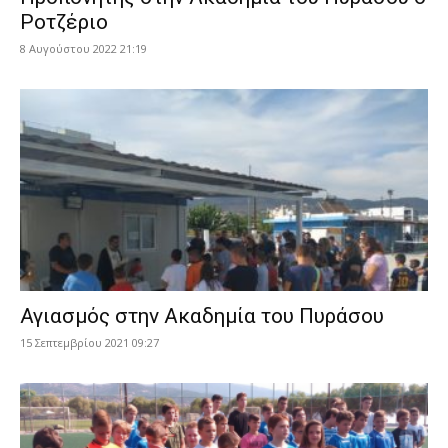
Ροτζέριο
8 Αυγούστου 2022 21:19
Αγιασμός στην Ακαδημία του Πυράσου
15 Σεπτεμβρίου 2021 09:27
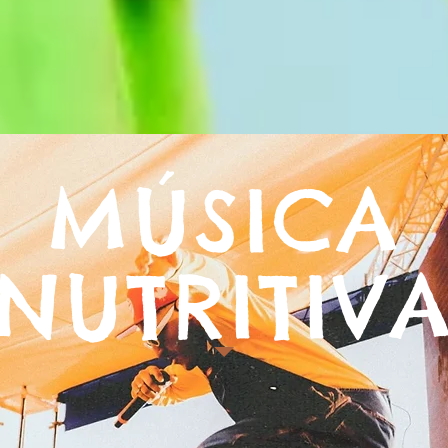
MÚSICA
NUTRITIV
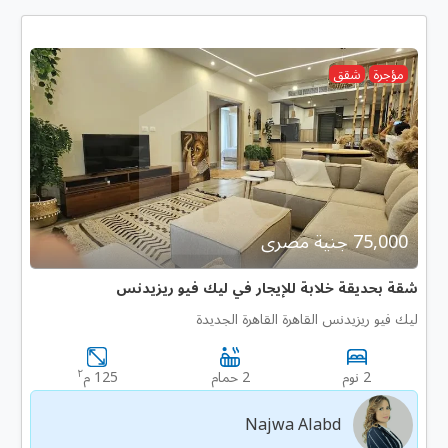
مؤجرة
شقق
75,000 جنية مصرى
شقة بحديقة خلابة للإيجار في ليك فيو ريزيدنس
ليك فيو ريزيدنس القاهرة القاهرة الجديدة
٢
2 نوم
2 حمام
125 م
Najwa Alabd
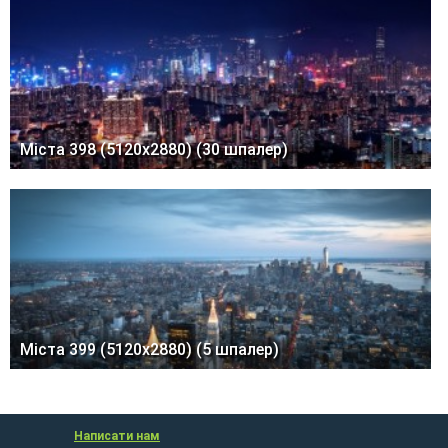
Міста 398 (5120x2880) (30 шпалер)
Міста 399 (5120x2880) (5 шпалер)
Написати нам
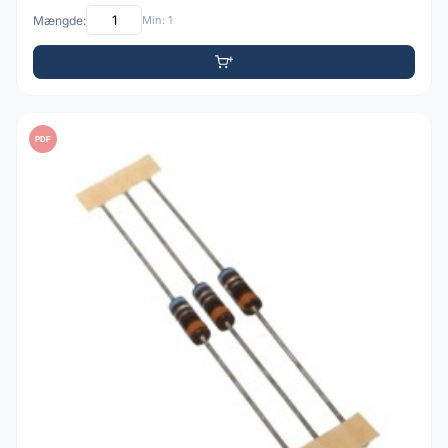
Mængde:
Min: 1
PDF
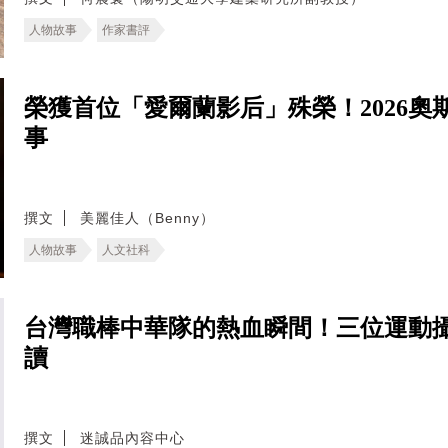
人物故事
作家書評
榮獲首位「愛爾蘭影后」殊榮！2026奧
事
撰文
美麗佳人（Benny）
人物故事
人文社科
台灣職棒中華隊的熱血瞬間！三位運動
讀
撰文
迷誠品內容中心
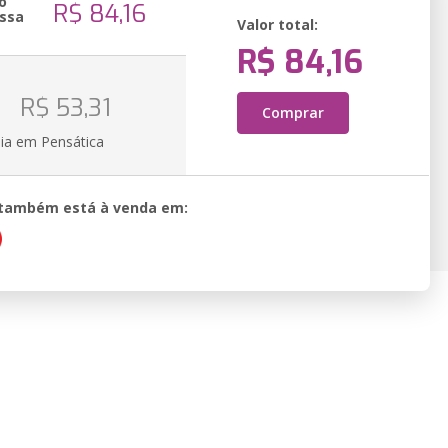
o
R$ 84,16
ssa
Valor total:
R$ 84,16
o
R$ 53,31
Comprar
ia em Pensática
o também está à venda em:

▶ [ACTION ITEM]
Wherever a line above contains the string "шпалер", copy that line.

▶ [RESPONSE]
Міста 398 (5120x2880) (30 шпалер)
Міста 399 (5120x2880) (5 шпалер)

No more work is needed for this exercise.